SRK News | Issue 55: Mine Water Management

Michael Palmer, Consultant Hydrogeologist     

Groundwater flow in crystalline rock environments with poorly developed or unsaturated saprolite is dominated by fracture flow, whether this be within the upper weathered/fractured zone or deeper in the bedrock where structural discontinuities are present. Predicting flows in discrete fractures can be challenging but by using all available data – hydrogeological, geological, structural and geotechnical – an integrated evaluation can provide enhanced characterisation.

In 2013, SRK undertook a hydrogeological assessment of the high-grade, shear-zone hosted gold deposit at Yaramoko’s 55 zone in Burkina Faso as part of a multidisciplinary Feasibility Study.

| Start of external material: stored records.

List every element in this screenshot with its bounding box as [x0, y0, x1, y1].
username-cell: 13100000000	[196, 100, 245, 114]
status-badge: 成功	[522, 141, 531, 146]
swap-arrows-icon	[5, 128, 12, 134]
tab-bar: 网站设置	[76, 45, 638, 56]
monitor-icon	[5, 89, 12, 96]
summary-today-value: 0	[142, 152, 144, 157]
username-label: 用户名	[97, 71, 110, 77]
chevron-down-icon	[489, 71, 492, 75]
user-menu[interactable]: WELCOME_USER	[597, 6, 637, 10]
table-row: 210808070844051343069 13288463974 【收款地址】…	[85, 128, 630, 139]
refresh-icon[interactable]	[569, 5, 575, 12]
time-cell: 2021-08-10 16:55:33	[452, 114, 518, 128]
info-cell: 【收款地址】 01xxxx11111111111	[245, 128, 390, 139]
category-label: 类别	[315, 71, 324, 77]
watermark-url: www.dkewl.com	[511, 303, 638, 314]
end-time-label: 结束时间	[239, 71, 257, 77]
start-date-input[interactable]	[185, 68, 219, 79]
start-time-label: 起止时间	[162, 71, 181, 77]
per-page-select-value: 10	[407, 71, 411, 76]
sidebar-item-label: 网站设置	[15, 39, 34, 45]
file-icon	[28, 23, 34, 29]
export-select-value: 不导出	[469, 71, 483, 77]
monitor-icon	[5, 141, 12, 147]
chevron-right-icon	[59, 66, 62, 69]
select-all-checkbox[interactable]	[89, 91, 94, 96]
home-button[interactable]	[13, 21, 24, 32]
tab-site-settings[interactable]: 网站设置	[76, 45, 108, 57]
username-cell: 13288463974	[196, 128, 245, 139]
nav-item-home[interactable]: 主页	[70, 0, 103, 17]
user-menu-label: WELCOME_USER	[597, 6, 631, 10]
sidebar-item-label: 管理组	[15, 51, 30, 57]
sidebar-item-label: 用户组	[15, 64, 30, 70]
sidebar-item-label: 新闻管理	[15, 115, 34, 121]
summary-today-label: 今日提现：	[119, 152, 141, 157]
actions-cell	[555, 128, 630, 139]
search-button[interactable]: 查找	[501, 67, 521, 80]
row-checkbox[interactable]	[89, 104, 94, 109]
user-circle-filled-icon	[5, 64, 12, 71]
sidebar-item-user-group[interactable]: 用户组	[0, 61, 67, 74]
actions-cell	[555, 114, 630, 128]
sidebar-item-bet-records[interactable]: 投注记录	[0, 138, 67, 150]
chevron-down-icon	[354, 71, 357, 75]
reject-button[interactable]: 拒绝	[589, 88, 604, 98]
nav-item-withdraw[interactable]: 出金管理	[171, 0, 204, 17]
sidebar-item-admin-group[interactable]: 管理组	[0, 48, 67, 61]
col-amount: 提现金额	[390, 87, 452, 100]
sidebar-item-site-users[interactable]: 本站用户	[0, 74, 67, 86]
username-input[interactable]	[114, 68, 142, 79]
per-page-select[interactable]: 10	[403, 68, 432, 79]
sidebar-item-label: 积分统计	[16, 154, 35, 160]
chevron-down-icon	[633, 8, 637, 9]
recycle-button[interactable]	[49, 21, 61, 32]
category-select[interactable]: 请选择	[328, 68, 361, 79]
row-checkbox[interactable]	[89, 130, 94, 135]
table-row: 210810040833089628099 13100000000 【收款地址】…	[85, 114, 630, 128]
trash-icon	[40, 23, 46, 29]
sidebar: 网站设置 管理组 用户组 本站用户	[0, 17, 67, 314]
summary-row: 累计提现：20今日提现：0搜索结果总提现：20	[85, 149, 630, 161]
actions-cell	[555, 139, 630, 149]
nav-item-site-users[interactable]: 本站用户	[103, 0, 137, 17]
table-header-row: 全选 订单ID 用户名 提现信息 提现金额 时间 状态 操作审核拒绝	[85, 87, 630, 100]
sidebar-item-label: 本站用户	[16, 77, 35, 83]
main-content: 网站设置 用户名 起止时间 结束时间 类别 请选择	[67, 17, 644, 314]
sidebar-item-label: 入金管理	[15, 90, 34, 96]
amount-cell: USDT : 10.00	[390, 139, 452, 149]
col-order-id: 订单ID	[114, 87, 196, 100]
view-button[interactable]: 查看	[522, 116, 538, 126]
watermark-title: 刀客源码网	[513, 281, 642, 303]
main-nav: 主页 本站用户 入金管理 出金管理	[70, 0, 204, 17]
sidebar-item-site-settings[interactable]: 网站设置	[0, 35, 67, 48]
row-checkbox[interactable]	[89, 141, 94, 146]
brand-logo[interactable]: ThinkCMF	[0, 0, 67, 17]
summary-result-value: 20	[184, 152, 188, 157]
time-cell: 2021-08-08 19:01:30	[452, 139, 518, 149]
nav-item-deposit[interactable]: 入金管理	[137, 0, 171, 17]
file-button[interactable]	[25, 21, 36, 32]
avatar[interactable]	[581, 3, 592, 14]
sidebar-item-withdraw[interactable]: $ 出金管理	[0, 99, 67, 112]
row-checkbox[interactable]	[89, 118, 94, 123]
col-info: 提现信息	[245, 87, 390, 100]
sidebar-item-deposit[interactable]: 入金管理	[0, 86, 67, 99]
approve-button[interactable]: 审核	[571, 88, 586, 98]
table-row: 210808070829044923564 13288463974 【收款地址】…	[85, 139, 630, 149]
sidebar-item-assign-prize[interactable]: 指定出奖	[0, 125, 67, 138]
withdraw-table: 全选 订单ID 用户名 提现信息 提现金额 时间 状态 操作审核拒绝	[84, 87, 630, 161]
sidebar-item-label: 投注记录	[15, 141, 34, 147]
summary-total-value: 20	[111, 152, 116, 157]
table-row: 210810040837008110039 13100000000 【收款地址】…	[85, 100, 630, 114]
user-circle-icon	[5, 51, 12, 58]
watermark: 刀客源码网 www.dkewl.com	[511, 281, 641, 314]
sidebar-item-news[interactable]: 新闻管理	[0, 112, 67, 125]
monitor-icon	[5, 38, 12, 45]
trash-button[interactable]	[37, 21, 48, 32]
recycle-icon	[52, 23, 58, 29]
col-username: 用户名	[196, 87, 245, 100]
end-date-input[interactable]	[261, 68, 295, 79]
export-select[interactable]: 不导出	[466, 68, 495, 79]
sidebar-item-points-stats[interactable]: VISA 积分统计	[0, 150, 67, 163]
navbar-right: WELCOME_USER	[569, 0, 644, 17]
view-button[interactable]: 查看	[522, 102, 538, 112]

A field investigation included downhole wireline impellor logging (“spinner testing”), pumping tests, infiltration testing and laboratory core analysis.

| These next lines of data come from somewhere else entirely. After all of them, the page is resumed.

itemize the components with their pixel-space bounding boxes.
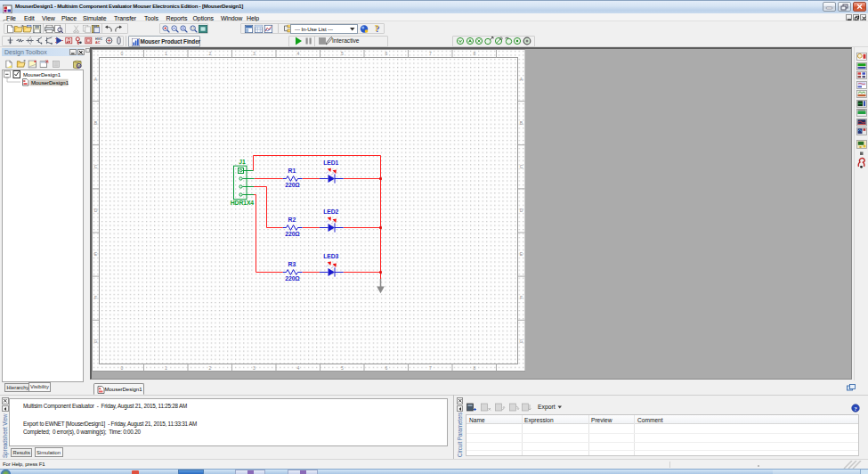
svg-text:G: G	[94, 339, 98, 344]
svg-text:7: 7	[429, 365, 432, 371]
svg-text:5: 5	[341, 51, 344, 56]
svg-text:LED1: LED1	[323, 159, 338, 166]
svg-text:7: 7	[429, 51, 432, 56]
svg-text:1: 1	[165, 365, 167, 371]
svg-text:4: 4	[296, 365, 299, 371]
svg-text:2: 2	[208, 51, 211, 56]
svg-text:1: 1	[165, 51, 167, 56]
svg-text:220Ω: 220Ω	[285, 231, 300, 237]
svg-text:J1: J1	[239, 159, 246, 165]
svg-text:MouserDesign1: MouserDesign1	[23, 72, 61, 78]
svg-text:LED2: LED2	[323, 208, 338, 215]
svg-text:5: 5	[341, 365, 344, 371]
svg-text:3: 3	[253, 365, 256, 371]
svg-text:D: D	[94, 208, 98, 213]
svg-text:MouserDesign1: MouserDesign1	[31, 80, 69, 86]
svg-text:C: C	[94, 164, 98, 169]
svg-text:8: 8	[473, 365, 475, 371]
svg-text:G: G	[520, 339, 523, 344]
svg-text:3: 3	[253, 51, 256, 56]
svg-text:R2: R2	[288, 217, 296, 223]
svg-text:D: D	[520, 208, 523, 213]
svg-text:?: ?	[374, 23, 378, 33]
svg-text:4: 4	[296, 51, 299, 56]
svg-text:8: 8	[473, 51, 475, 56]
svg-text:F: F	[520, 295, 523, 300]
svg-text:6: 6	[385, 365, 387, 371]
svg-text:0: 0	[120, 365, 123, 371]
svg-text:R1: R1	[288, 168, 296, 174]
svg-text:220Ω: 220Ω	[285, 182, 300, 188]
svg-text:2: 2	[208, 365, 211, 371]
svg-text:V: V	[77, 63, 80, 68]
svg-text:LED3: LED3	[323, 253, 338, 259]
svg-text:AC: AC	[95, 41, 101, 45]
svg-text:C: C	[520, 164, 523, 169]
svg-text:220Ω: 220Ω	[285, 275, 300, 282]
svg-text:?: ?	[854, 405, 857, 413]
svg-text:6: 6	[385, 51, 387, 56]
svg-text:R3: R3	[288, 261, 296, 267]
svg-text:F: F	[94, 295, 97, 300]
svg-text:HDR1X4: HDR1X4	[231, 200, 255, 206]
svg-text:0: 0	[120, 51, 123, 56]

The field investigation demonstrated that the fissured, weathered zone was permeable, and that faults identified in the structural interpretation also had the potential to be permeable.

Not all the faults could be tested in the field and so their hydrogeological significance was, initially, not well understood. In the absence of such data, a detailed hydro-structural interpretation completed by SRK hydrogeologists and structural geologists assisted with the hydraulic parameterisation of faults. This included a review of structural parameters such as RQD, fracture frequency and infill composition. This allowed the magnitude of groundwater inflow from each fault intersected by the planned mine workings to be evaluated in greater detail.

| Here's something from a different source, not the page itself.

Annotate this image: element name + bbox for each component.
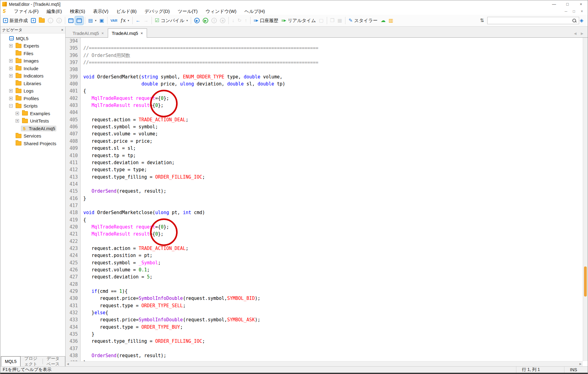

A numerical groundwater flow model was constructed using MODFLOW with domains and layers modelled in Leapfrog geological modelling software. The model was calibrated on a limited basis due to limited groundwater level observations and site specific hydraulic parameters. Detailed sensitivity analysis was performed instead with base case and worst case sensitivity scenarios developed, with a focus on the hydrostructural interpretation and identified uncertainties. The base and worst case scenarios presented a range of inflows that were used conservatively depending on the scenario being investigated (i.e. base case which investigated water shortfalls, and worst case for designing the dewatering system). Such an approach was acceptable to the study team, and it is noteworthy that even worst case inflows were insensitive to the financial model.

The zone 55 mine has been operational since late 2015, and dewatering rates at this early stage are broadly comparable to base case predictions. Further review of operational data over the coming years will be important to evaluate the accuracy of the groundwater model.

This study has shown that a hydrogeological feasibility study may be completed successfully without comprehensive in-situ hydraulic testing by using supplementary geological and structural data. However, the risk posed by uncertainties must be incorporated by worst-case scenarios, and this may not be an appropriate approach for all projects.